**Directions**
Below are some records; copy each line in them that contains "gratuite".

**Dataset entries**
▬▬▬▬▬▬

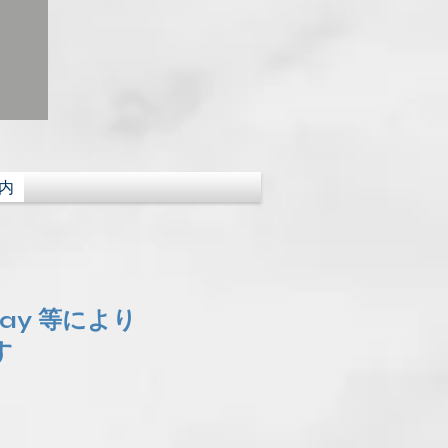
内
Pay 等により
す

▬▬▬▬▬▬

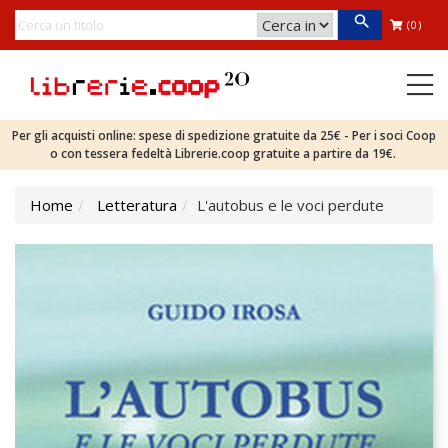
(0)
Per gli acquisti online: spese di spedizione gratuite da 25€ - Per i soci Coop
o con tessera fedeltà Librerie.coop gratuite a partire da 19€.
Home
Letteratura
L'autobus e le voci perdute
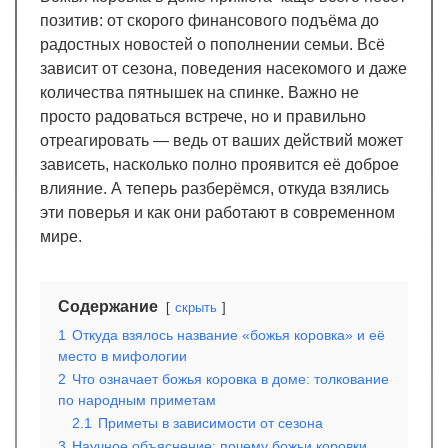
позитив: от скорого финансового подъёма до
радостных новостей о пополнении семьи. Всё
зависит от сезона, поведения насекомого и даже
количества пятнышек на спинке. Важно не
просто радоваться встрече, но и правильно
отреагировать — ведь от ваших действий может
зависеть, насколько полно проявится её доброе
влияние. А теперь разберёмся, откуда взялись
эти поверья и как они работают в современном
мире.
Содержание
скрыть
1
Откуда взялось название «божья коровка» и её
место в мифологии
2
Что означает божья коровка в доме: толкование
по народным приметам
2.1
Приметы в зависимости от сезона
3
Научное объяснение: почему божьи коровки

▬▬▬▬▬▬

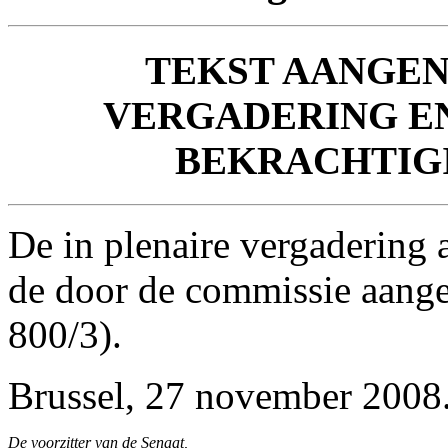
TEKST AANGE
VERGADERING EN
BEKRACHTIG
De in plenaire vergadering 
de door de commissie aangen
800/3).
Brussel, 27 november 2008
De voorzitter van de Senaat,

▬▬▬▬▬▬

**Task result**
Per gli acquisti online: spese di spedizione gratuite da 25€ - Per i soci Coop
o con tessera fedeltà Librerie.coop gratuite a partire da 19€.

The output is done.